ASSIGNMENT:
Using the listing below, select the lines with the word "medarbejdere" and copy them.

DATA PROVIDED:
┄┄┄┄┄┄┄┄┄┄┄┄┄┄┄┄┄┄┄┄
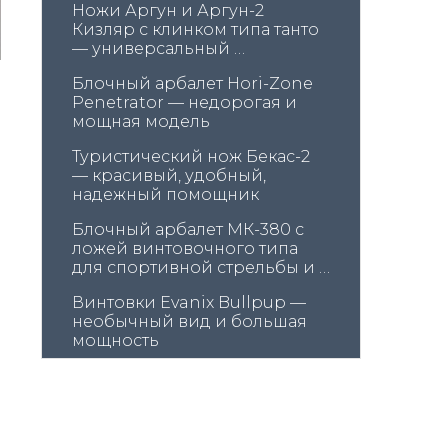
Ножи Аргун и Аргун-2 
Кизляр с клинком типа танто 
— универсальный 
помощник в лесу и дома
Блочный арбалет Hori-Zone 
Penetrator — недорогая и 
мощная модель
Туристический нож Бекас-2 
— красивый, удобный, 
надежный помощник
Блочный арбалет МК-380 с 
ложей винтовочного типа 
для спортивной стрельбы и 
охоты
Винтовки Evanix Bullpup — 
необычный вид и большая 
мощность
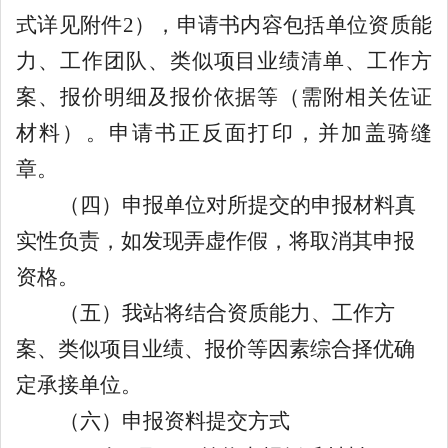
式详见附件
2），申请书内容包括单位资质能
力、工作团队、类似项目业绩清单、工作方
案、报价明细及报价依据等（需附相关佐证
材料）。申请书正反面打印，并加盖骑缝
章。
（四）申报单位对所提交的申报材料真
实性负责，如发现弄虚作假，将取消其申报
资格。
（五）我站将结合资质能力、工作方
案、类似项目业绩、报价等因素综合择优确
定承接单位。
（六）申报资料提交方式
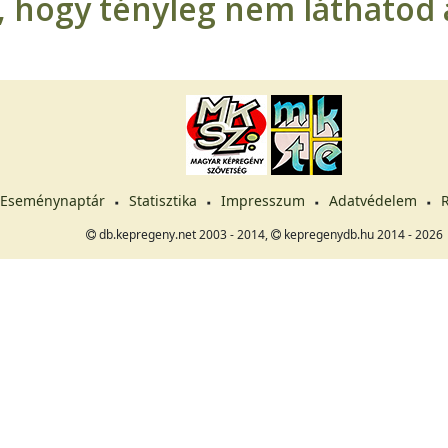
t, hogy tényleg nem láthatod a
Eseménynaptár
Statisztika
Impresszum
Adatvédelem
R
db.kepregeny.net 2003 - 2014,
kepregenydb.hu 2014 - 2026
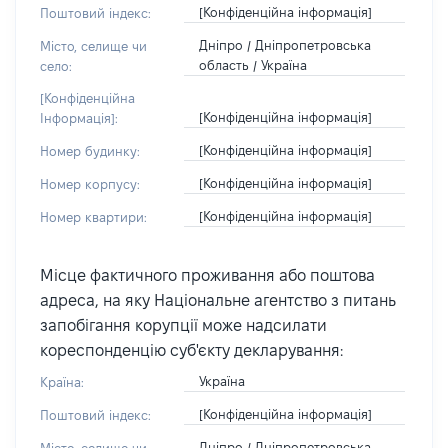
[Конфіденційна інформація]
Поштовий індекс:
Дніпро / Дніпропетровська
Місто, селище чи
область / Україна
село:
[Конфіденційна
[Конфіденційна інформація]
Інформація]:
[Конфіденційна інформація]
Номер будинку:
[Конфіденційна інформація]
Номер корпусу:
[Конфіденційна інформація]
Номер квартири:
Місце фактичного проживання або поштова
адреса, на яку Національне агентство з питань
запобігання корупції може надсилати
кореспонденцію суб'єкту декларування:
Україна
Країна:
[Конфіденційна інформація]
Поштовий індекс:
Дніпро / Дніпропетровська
┄┄┄┄┄┄┄┄┄┄┄┄┄┄┄┄┄┄┄┄
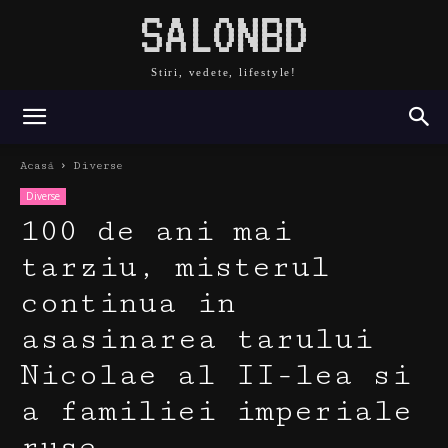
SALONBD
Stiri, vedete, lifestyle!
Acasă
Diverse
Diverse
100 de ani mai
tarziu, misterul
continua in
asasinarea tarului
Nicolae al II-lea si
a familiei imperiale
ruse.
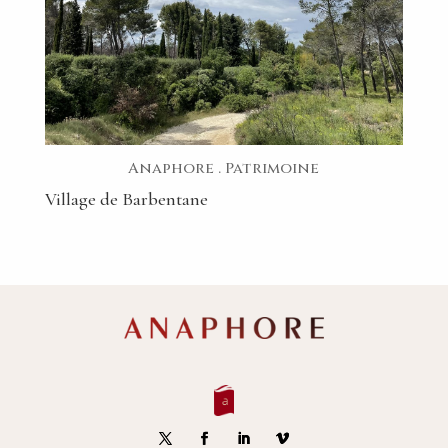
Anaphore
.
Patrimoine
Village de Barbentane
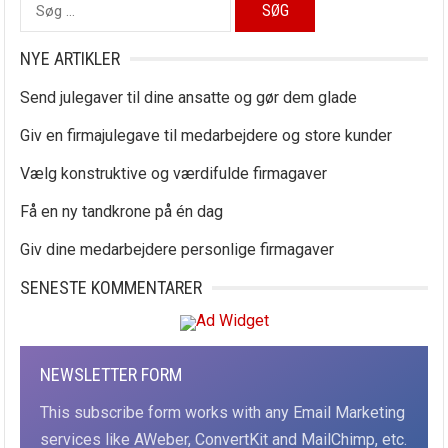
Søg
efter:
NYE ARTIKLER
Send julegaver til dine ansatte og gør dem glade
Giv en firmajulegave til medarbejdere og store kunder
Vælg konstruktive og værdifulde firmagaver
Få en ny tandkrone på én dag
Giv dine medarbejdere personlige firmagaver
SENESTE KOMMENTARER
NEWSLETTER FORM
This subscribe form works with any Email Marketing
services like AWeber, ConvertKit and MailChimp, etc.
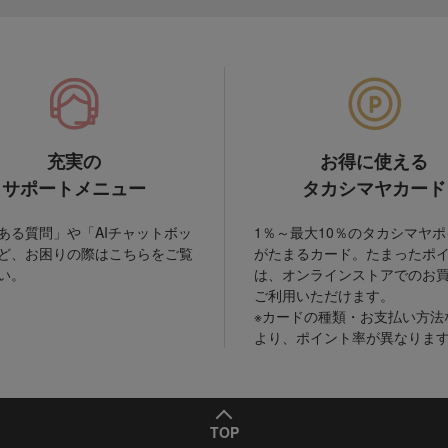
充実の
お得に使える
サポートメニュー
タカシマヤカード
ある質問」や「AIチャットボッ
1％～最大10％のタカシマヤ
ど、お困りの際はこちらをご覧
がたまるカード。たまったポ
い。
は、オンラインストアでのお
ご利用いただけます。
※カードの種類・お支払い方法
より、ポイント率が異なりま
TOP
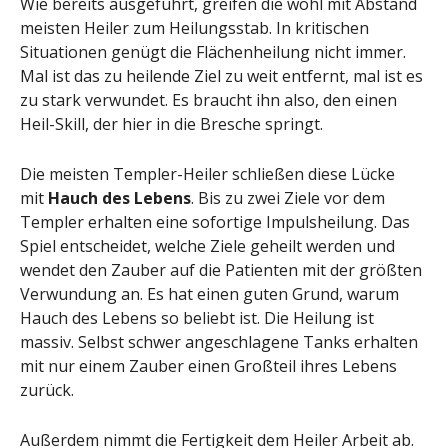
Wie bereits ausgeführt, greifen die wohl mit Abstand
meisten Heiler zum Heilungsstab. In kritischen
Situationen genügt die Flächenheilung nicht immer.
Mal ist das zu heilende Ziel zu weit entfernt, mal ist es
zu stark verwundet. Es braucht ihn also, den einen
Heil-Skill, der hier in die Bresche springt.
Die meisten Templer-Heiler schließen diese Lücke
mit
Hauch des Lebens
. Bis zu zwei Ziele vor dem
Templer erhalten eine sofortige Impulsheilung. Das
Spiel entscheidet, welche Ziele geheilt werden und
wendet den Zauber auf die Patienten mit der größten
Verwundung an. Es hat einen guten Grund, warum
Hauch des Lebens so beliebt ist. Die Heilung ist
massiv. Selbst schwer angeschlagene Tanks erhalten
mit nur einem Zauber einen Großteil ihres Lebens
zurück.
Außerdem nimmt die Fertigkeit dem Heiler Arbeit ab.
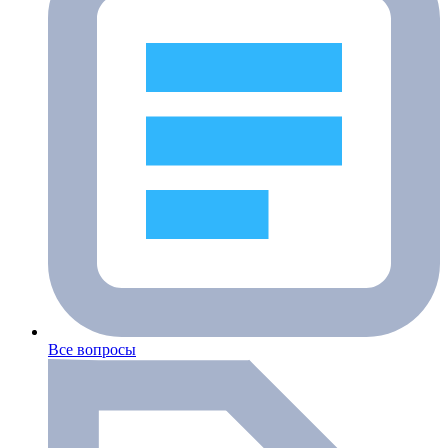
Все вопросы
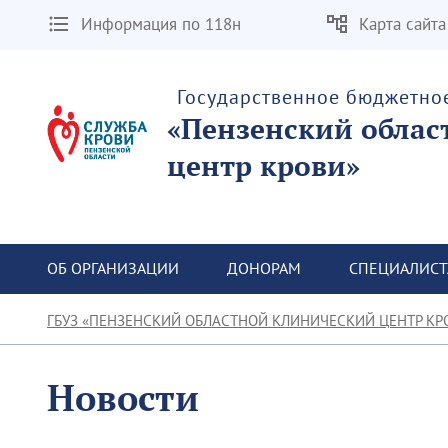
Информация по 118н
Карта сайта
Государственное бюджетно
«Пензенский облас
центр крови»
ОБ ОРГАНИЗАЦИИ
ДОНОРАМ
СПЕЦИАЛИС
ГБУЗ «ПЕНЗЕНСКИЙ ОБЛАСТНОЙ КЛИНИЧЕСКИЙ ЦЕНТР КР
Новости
┄┄┄┄┄┄┄┄┄┄┄┄┄┄┄┄┄┄┄┄
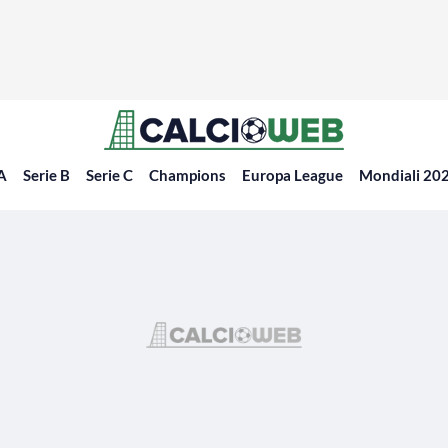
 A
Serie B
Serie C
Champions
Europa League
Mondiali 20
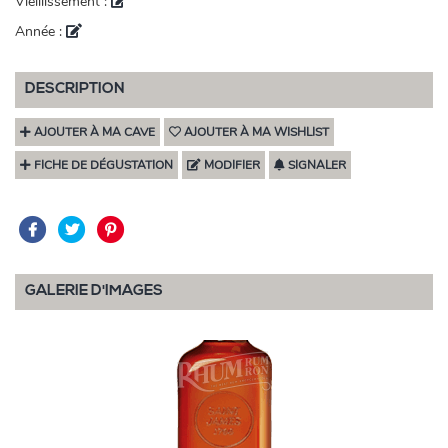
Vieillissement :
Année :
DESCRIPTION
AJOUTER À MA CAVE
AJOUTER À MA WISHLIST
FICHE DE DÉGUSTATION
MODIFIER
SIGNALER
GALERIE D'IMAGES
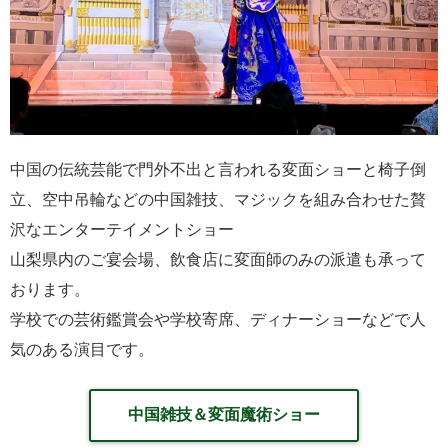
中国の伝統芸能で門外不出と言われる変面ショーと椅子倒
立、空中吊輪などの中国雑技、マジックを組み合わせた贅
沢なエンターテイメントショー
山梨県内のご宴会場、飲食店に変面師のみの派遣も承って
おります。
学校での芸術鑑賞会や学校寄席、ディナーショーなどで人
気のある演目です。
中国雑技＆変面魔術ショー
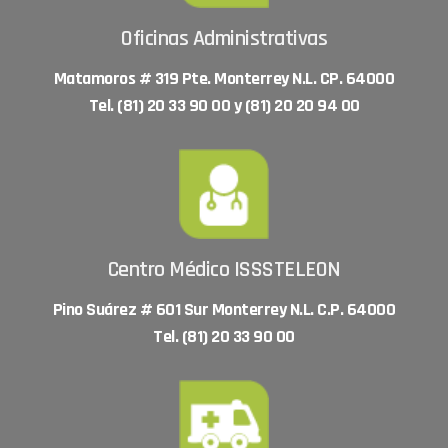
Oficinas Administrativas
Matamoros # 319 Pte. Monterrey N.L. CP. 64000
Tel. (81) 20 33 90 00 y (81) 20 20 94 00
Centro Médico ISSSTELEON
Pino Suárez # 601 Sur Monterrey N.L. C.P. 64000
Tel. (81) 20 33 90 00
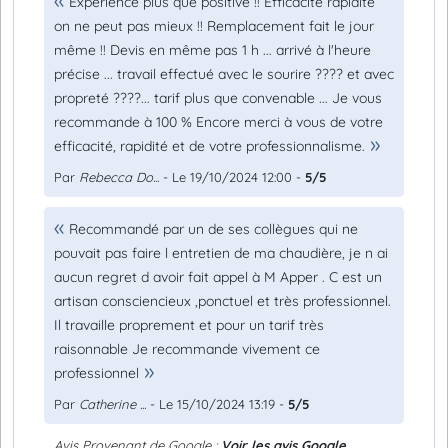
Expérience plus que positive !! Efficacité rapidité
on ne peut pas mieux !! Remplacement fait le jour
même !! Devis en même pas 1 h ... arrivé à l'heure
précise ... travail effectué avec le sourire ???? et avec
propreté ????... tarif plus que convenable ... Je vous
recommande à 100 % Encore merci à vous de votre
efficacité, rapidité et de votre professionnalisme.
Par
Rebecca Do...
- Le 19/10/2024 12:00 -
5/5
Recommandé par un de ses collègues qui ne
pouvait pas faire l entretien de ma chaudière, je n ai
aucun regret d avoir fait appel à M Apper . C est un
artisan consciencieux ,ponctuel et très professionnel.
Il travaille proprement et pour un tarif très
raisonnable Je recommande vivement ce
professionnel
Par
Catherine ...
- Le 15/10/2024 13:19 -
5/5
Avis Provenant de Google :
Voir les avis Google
┄┄┄┄┄┄┄┄┄┄┄┄┄┄┄┄┄┄┄┄
RESULT BELOW:
Giv en firmajulegave til medarbejdere og store kunder
Giv dine medarbejdere personlige firmagaver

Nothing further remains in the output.